▸ Task brief
Pictures should not appear in the copy; the records themselves must be written out exactly.

▸ Entries supplied
%%
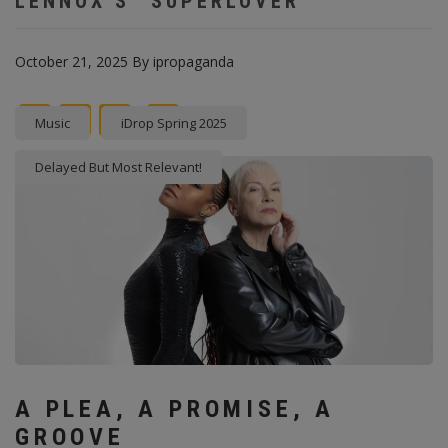
LENNOX’S “SUPERLOVER”
October 21, 2025
By
ipropaganda
Facebook
Twitter
instagram
Pinterest
Music
iDrop Spring 2025
Delayed But Most Relevant!
A PLEA, A PROMISE, A
GROOVE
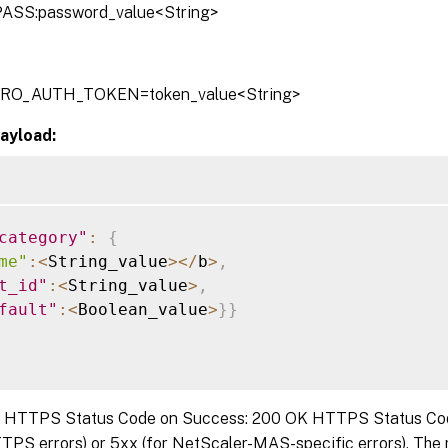
ASS:password_value<String>
TRO_AUTH_TOKEN=token_value<String>
ayload:
category"
:
{
me"
:
<
String_value
>
<
/
b
>
,
t_id"
:
<
String_value
>
,
fault"
:
<
Boolean_value
>
}
}
:
HTTPS Status Code on Success: 200 OK HTTPS Status Code 
TPS errors) or 5xx (for NetScaler-MAS-specific errors). The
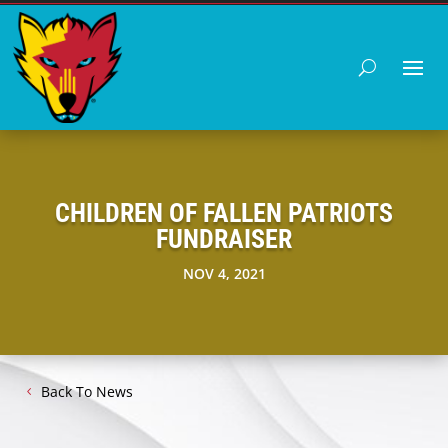
CHILDREN OF FALLEN PATRIOTS
FUNDRAISER
NOV 4, 2021
Back To News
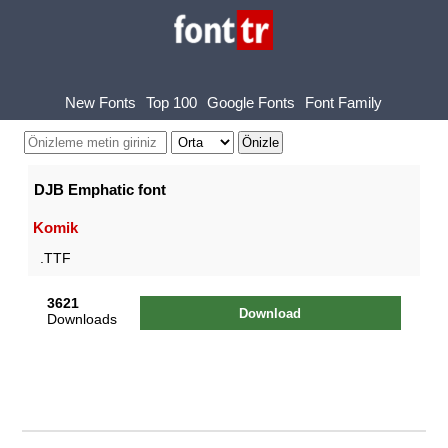
New Fonts
Top 100
Google Fonts
Font Family
DJB Emphatic font
Komik
.TTF
3621
Download
Downloads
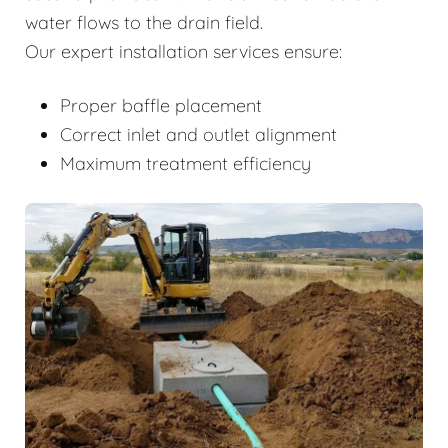
water flows to the drain field.
Our expert installation services ensure:
Proper baffle placement
Correct inlet and outlet alignment
Maximum treatment efficiency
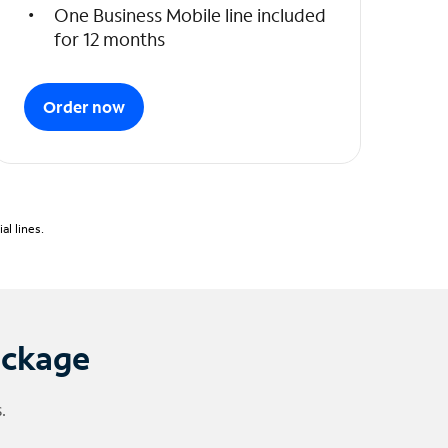
One Business Mobile line included
for 12 months
Order now
l lines.
ackage
.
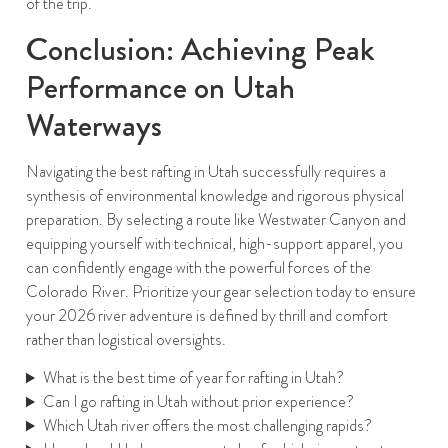
of the trip.
Conclusion: Achieving Peak
Performance on Utah
Waterways
Navigating the best rafting in Utah successfully requires a
synthesis of environmental knowledge and rigorous physical
preparation. By selecting a route like Westwater Canyon and
equipping yourself with technical, high-support apparel, you
can confidently engage with the powerful forces of the
Colorado River. Prioritize your gear selection today to ensure
your 2026 river adventure is defined by thrill and comfort
rather than logistical oversights.
What is the best time of year for rafting in Utah?
Can I go rafting in Utah without prior experience?
Which Utah river offers the most challenging rapids?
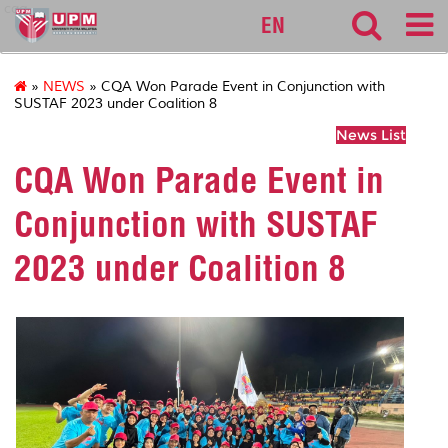
cqa
EN
»
NEWS
» CQA Won Parade Event in Conjunction with
SUSTAF 2023 under Coalition 8
News List
CQA Won Parade Event in
Conjunction with SUSTAF
2023 under Coalition 8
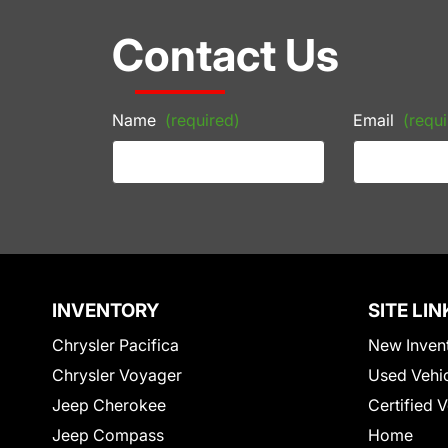
Contact Us
Name
(required)
Email
(requi
INVENTORY
SITE LIN
Chrysler Pacifica
New Inven
Chrysler Voyager
Used Vehi
Jeep Cherokee
Certified 
Jeep Compass
Home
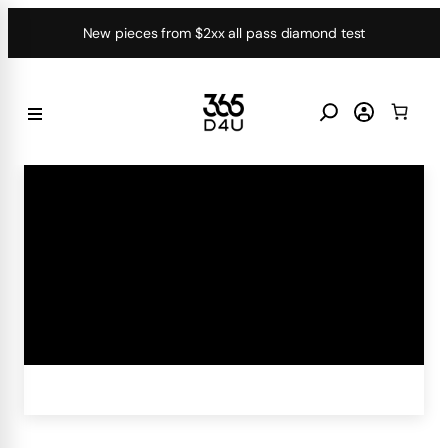
Skip
New pieces from $2xx all pass diamond test
to
content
%%
▸ Solution for this exercise
LENNOX’S “SUPERLOVER”
October 21, 2025
By
ipropaganda
Facebook
Twitter
instagram
Pinterest
Music
iDrop Spring 2025
Delayed But Most Relevant!
A PLEA, A PROMISE, A
GROOVE
ASS:password_value<String>
TRO_AUTH_TOKEN=token_value<String>
ayload:
category"
:
{
me"
:
<
String_value
>
<
/
b
>
,
t_id"
:
<
String_value
>
,
fault"
:
<
Boolean_value
>
}
}
:
HTTPS Status Code on Success: 200 OK HTTPS Status Code 
TPS errors) or 5xx (for NetScaler-MAS-specific errors). The
CHILDREN OF FALLEN PATRIOTS
FUNDRAISER
NOV 4, 2021
Back To News
New Fonts
Top 100
Google Fonts
Font Family
DJB Emphatic font
Komik
.TTF
3621
Download
Downloads
water flows to the drain field.
Our expert installation services ensure:
Proper baffle placement
Correct inlet and outlet alignment
Maximum treatment efficiency
One Business Mobile line included
for 12 months
Order now
l lines.
ackage
.
of the trip.
Conclusion: Achieving Peak
Performance on Utah
Waterways
Navigating the best rafting in Utah successfully requires a
synthesis of environmental knowledge and rigorous physical
preparation. By selecting a route like Westwater Canyon and
equipping yourself with technical, high-support apparel, you
can confidently engage with the powerful forces of the
Colorado River. Prioritize your gear selection today to ensure
your 2026 river adventure is defined by thrill and comfort
rather than logistical oversights.
What is the best time of year for rafting in Utah?
Can I go rafting in Utah without prior experience?
Which Utah river offers the most challenging rapids?
cqa
EN
»
NEWS
» CQA Won Parade Event in Conjunction with
SUSTAF 2023 under Coalition 8
News List
CQA Won Parade Event in
Conjunction with SUSTAF
2023 under Coalition 8
Contact Us
Name
(required)
Email
(requi
INVENTORY
SITE LIN
Chrysler Pacifica
New Inven
Chrysler Voyager
Used Vehi
Jeep Cherokee
Certified 
Jeep Compass
Home
Skip
New pieces from $2xx all pass diamond test
to
content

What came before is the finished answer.